2026, Jan 02 23:00

Avoid strftime pitfalls: compute the next Sunday in Python using timedelta or date.weekday(), then format as dd.mm.yyyy

Learn how to compute and format the next Sunday in Python: use timedelta or date.weekday() for the date, then strftime to print dd.mm.yyyy without errors.

Formatting the next Sunday in Python without tripping over strftime

Finding the next Sunday and formatting it as a human-friendly string is a common datetime task. The arithmetic is straightforward with timedelta, and strftime handles presentation. The subtle pitfall is trying to combine both but forgetting that strftime must be called on a date object, not the other way around.

Reproducing the situation

The logic below computes the next Sunday as a date object, and formats today’s date separately.

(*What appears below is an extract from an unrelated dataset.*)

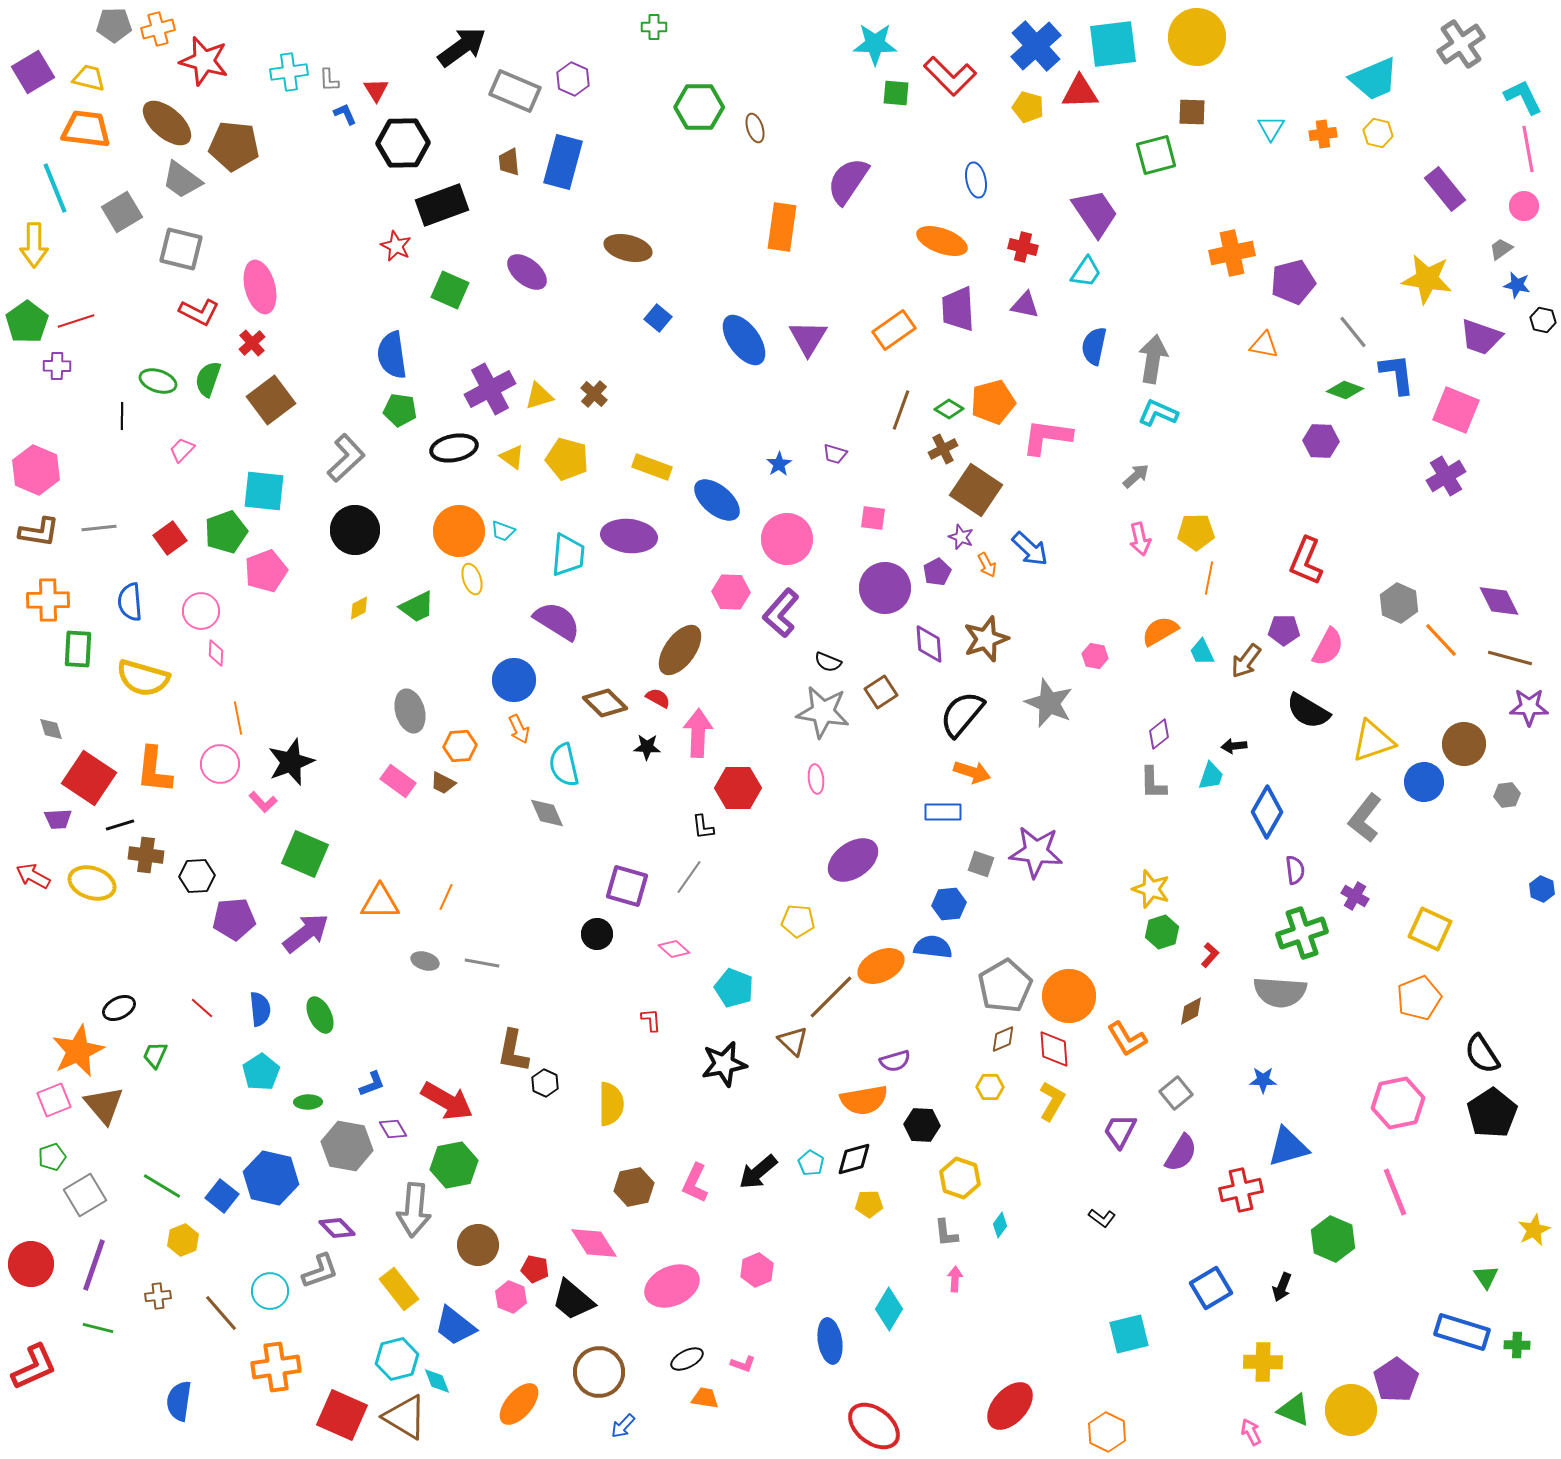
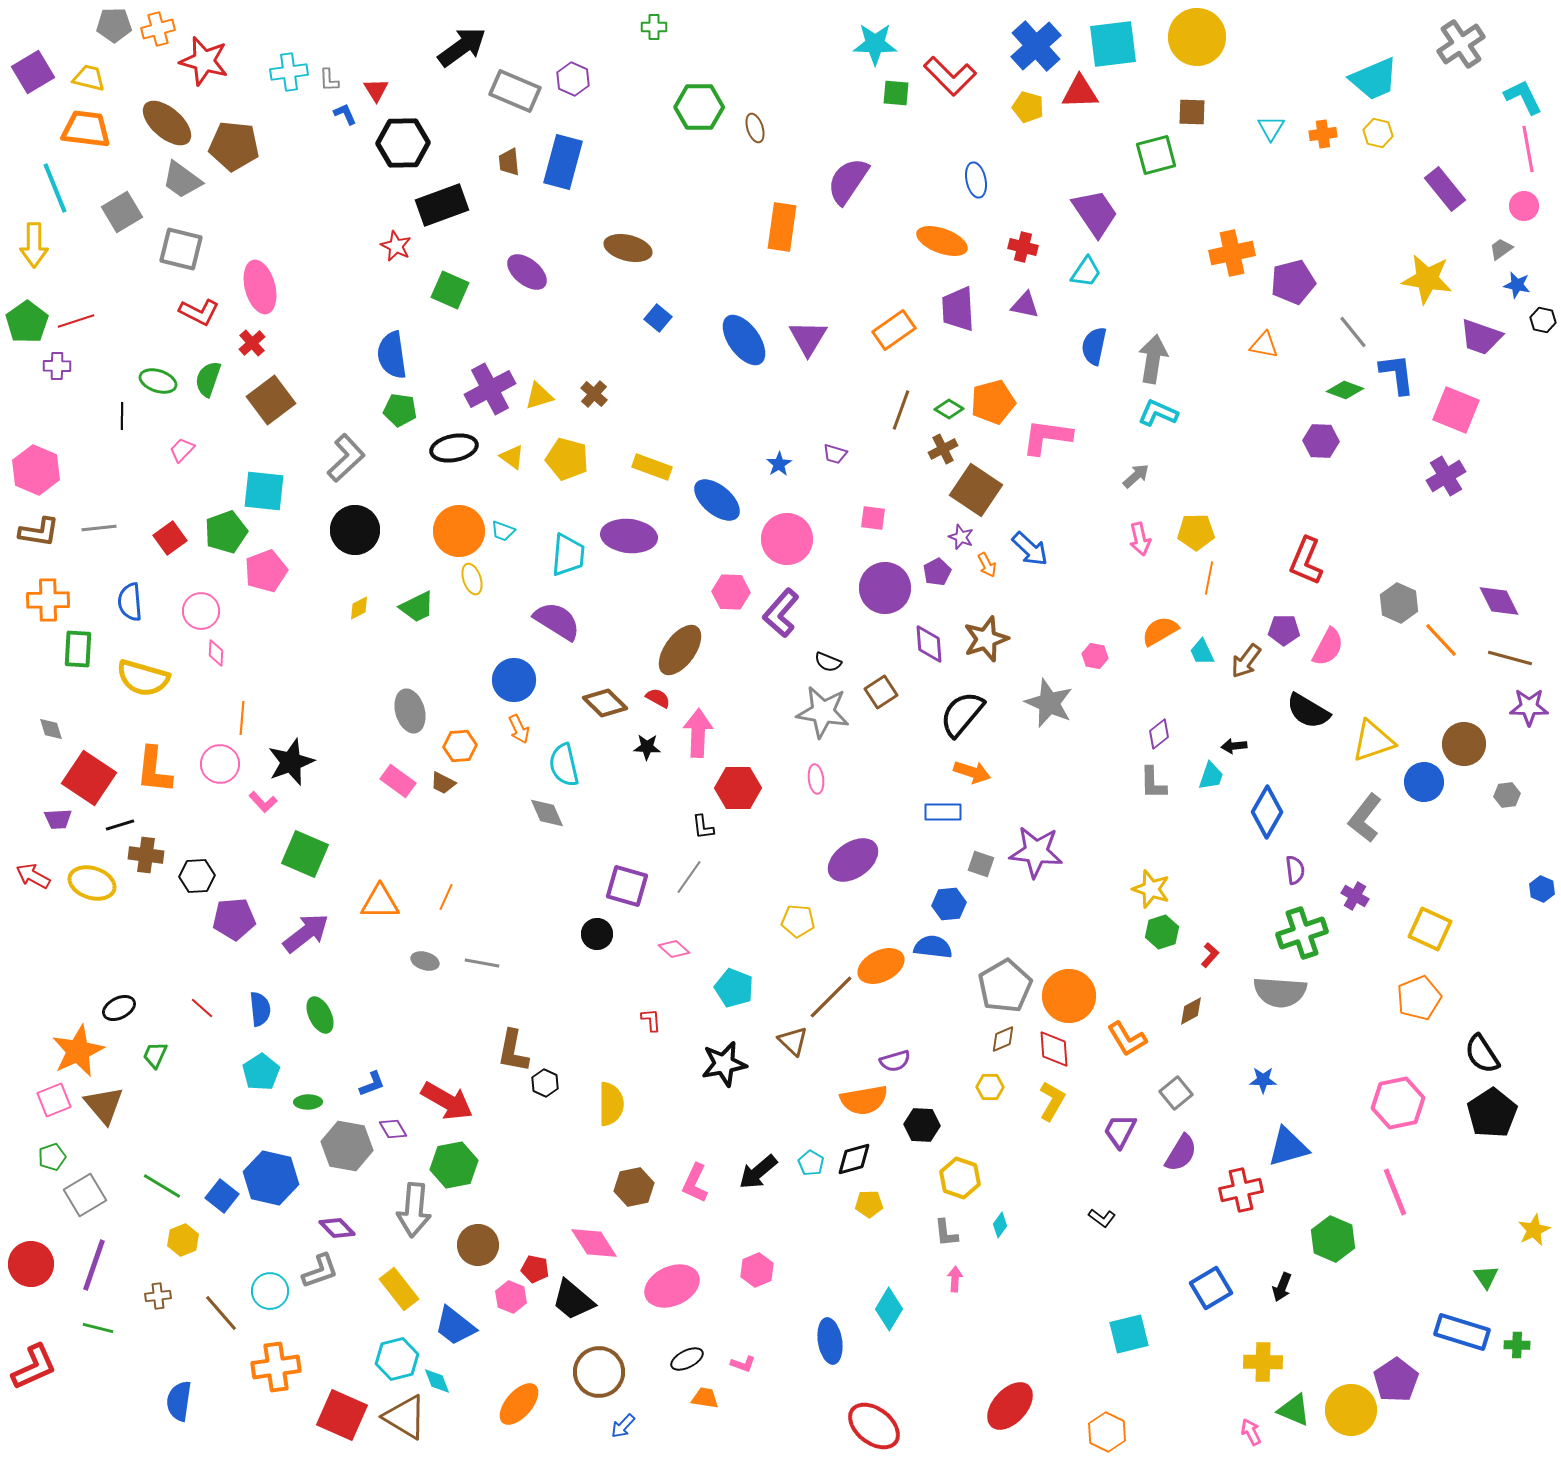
orange line at (238, 718): moved 4 px right; rotated 16 degrees clockwise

The first line prints a raw ISO date, the second line prints a formatted string.

import datetime as dt
import time as tm

print(dt.date.today() + dt.timedelta(7 - int(tm.strftime("%u"))))
print(dt.date.today().strftime("%d.%m.%Y"))

The output will look like this:

2025-05-04
27.04.2025

What you actually want is the next Sunday formatted as dd.mm.yyyy.

What’s really going on

strftime is for producing a string representation for humans. It won’t change how a date or datetime prints unless you explicitly call it on the computed date. In other words, you can do arithmetic first to get the correct date, and then call strftime on that result to format it.

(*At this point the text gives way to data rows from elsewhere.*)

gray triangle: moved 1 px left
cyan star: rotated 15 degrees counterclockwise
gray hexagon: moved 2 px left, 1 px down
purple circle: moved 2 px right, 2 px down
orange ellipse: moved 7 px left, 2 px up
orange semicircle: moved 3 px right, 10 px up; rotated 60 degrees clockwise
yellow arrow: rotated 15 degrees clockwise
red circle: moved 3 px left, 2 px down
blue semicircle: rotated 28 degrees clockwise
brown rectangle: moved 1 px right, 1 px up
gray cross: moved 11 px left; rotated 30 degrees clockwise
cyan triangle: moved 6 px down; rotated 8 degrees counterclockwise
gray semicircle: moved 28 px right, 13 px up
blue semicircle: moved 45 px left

The fix, and a cleaner option

If you want to keep the original approach, just apply strftime to the computed next Sunday. The missing piece is the final method call in the chain.

import datetime as dt
import time as tm

pretty_sun = (
    dt.date.today() + dt.timedelta(7 - int(tm.strftime("%u")))
).strftime("%d.%m.%Y")
print(pretty_sun)

An alternative that reads better is to rely on date.weekday(). According to the docs, weekday() returns 0 for Monday through 6 for Sunday. That makes the offset trivial: add 6 - weekday() days to get Sunday of the current week (or today if today is Sunday).

from datetime import date as d, timedelta as td

anchor_day = d.today()
next_sun = anchor_day + td(days=6 - anchor_day.weekday())
print(next_sun.strftime("%d.%m.%Y"))

Reference: date.weekday() returns an integer where Monday is 0 and Sunday is 6.

Why this detail matters

Mixing computation and presentation often leads to hard-to-spot bugs or unreadable code. Keeping the arithmetic confined to timedelta and weekday() makes intent obvious, and using strftime only for formatting avoids accidental reliance on string representations during computation. Small improvements in clarity pay off when you revisit the code or hand it to someone else.

Takeaways

Compute the target date first, then format it. If you’re aiming for next Sunday, weekday()-based arithmetic is concise and explicit, and strftime turns the result into the exact string you need. When in doubt, favor a couple of well-named variables over a dense one-liner—your future self will thank you.